I am disgusted by the pansy-ass ad hominem attacks, hypocrisy, deflection, projection, and religious fervor evident in the majority of knee-jerk responses on this forum. If you aren't an imbecilic parrot, make a claim and back it with evidence of your own instead of offering fourth-grade retorts.


*Holds up appendage*

I haven't. Smile

Um...still looking forwards to a reply/comment. Smile

Peebothuhul Wrote:Might I ask your opinion on which medicines are bad and which are bane?

Might I also ask politely perhaps for you to expand on your 'Toxicity' statement a few posts back?

Much cheers to all (except the anti-vaccer complete screw-balls)
Fair enough, and I did intend to reply to you.

When it comes to medicine, I don't think the labs that develop them have anything but good intentions or at least pure science as a motive. But things don't always work out as intended within a system that has been geared for 150 years primarily to address symptoms instead of seeking ways to improve underlying health so that symptoms go away on their own.
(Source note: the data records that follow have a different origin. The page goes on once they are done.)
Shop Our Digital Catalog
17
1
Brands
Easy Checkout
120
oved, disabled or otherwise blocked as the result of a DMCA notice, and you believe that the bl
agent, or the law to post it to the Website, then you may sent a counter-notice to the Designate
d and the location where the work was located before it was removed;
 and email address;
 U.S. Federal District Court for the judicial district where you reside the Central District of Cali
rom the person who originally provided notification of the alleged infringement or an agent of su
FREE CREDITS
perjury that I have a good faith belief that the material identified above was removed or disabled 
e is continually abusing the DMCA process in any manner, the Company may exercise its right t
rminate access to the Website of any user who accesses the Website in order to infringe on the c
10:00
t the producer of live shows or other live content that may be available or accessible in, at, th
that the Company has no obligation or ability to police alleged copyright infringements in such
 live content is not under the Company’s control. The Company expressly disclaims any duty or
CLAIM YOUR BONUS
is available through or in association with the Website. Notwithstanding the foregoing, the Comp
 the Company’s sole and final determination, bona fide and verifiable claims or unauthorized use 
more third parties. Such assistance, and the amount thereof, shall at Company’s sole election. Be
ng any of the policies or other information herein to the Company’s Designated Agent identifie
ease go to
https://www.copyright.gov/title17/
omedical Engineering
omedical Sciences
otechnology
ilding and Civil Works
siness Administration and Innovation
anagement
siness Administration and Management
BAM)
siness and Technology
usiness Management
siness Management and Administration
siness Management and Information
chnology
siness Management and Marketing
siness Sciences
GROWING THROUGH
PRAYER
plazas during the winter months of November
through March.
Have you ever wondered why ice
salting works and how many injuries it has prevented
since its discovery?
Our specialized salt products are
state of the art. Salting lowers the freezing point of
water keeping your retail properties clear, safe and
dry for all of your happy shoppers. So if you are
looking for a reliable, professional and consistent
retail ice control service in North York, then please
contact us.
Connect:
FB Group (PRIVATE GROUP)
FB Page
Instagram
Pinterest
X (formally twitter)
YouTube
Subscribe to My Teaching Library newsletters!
At the start of the industrial revolution, before anyone had a real clue about cellular biology, absolutely everyone was a "quack" by today's standards (have a headache? Here, drink some mercury). But finding compounds that addressed symptoms effectively became the basis for good sales of certain remedies and brought the attention of wealthy industrialists to the practice of medicine. There were competing ideologies, such as Chinese and herbalist practitioners, but they have never been able to compete, so we ended up with the compromises that characterize western medicine today. Great article here about how that battle was won: http://mises.org/daily/4276/100-years-of...al-fascism

Even with the advent of microbiology, western medicine has been nearly frozen in a symptom-based approach to healthcare. This suits the mindset of many scientists, who often specialize at the cost of 'missing the forest for the tree'. It's an oversimplification, but too often in medicine the approach works something like this:

Symptom: persistent headache> treat with NSAID analgesics> limited effectiveness; pain is chronic> treat with opioids> patient becomes reliant, pain is managed but still present, underlying cause of pain
is undiagnosed poor posture at place of employment> new symptoms develop for which further meds are prescribed> liver function becomes impaired> health spirals downward

It's worse when the drugs used to treat something like inflammation or morning sickness are Vioxx or Thalidomide (respectively). In the lab, the compounds were seen to be effective, trials were performed, the drugs were licensed, and only with widespread use was it found that there were life-threatening side-effects or severe birth defects.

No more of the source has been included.